▸ **Activity**:
Exclude images; transcribe the rest of the data exactly.

▸ **Dataset excerpts**:
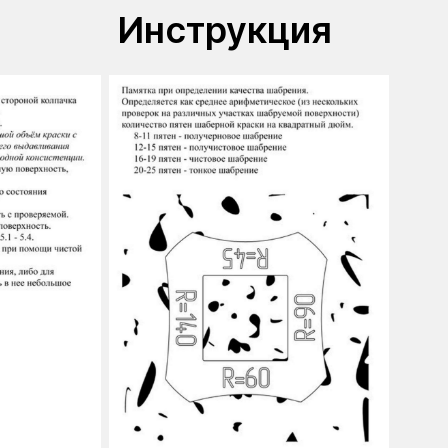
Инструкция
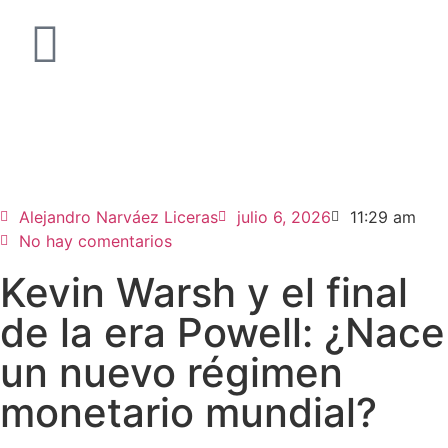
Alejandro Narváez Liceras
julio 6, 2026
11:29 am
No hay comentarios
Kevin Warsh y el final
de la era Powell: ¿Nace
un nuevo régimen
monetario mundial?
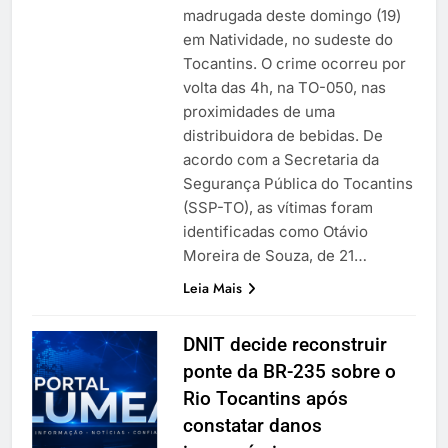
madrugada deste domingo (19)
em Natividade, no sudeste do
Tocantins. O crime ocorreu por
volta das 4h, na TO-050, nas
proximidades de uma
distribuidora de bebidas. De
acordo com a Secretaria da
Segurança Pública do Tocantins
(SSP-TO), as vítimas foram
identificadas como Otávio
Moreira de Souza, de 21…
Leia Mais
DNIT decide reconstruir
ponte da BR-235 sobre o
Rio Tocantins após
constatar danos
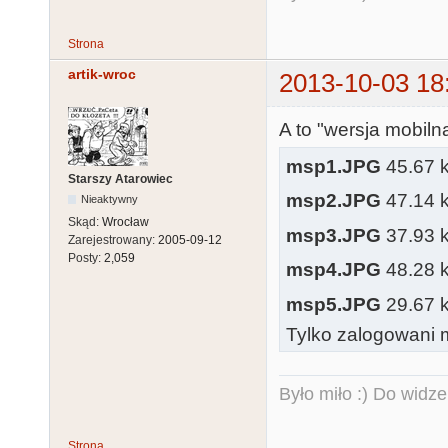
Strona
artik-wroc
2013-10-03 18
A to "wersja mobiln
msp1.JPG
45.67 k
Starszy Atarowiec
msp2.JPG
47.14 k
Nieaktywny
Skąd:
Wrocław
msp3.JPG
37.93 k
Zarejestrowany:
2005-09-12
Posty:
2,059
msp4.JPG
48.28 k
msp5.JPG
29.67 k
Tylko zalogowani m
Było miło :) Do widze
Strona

▸ **Result of this task**:
Инструкция
Alejandro Narváez Liceras
julio 6, 2026
11:29 am
No hay comentarios
Kevin Warsh y el final
de la era Powell: ¿Nace
un nuevo régimen
monetario mundial?
madrugada deste domingo (19)
em Natividade, no sudeste do
Tocantins. O crime ocorreu por
volta das 4h, na TO-050, nas
proximidades de uma
distribuidora de bebidas. De
acordo com a Secretaria da
Segurança Pública do Tocantins
(SSP-TO), as vítimas foram
identificadas como Otávio
Moreira de Souza, de 21…
Leia Mais
DNIT decide reconstruir
ponte da BR-235 sobre o
Rio Tocantins após
constatar danos
Strona
artik-wroc
2013-10-03 18
A to "wersja mobiln
msp1.JPG
45.67 k
Starszy Atarowiec
msp2.JPG
47.14 k
Nieaktywny
Skąd:
Wrocław
msp3.JPG
37.93 k
Zarejestrowany:
2005-09-12
Posty:
2,059
msp4.JPG
48.28 k
msp5.JPG
29.67 k
Tylko zalogowani m
Było miło :) Do widze
Strona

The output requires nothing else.